***** The data *****

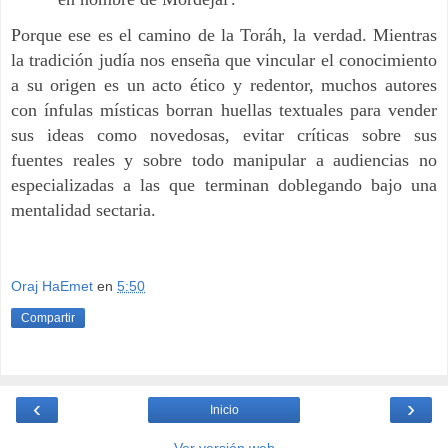
Porque ese es el camino de la Toráh, la verdad. Mientras
la tradición judía nos enseña que vincular el conocimiento
a su origen es un acto ético y redentor, muchos autores
con ínfulas místicas borran huellas textuales para vender
sus ideas como novedosas, evitar críticas sobre sus
fuentes reales y sobre todo manipular a audiencias no
especializadas a las que terminan doblegando bajo una
mentalidad sectaria.
Oraj HaEmet
en
5:50
Compartir
‹
›
Inicio
Ver versión web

*****

## What the exercise asks
The expected output is the complete listing, word for word, without any picture.

## Answer space
Porque ese es el camino de la Toráh, la verdad. Mientras
la tradición judía nos enseña que vincular el conocimiento
a su origen es un acto ético y redentor, muchos autores
con ínfulas místicas borran huellas textuales para vender
sus ideas como novedosas, evitar críticas sobre sus
fuentes reales y sobre todo manipular a audiencias no
especializadas a las que terminan doblegando bajo una
mentalidad sectaria.
Oraj HaEmet
en
5:50
Compartir
‹
›
Inicio
Ver versión web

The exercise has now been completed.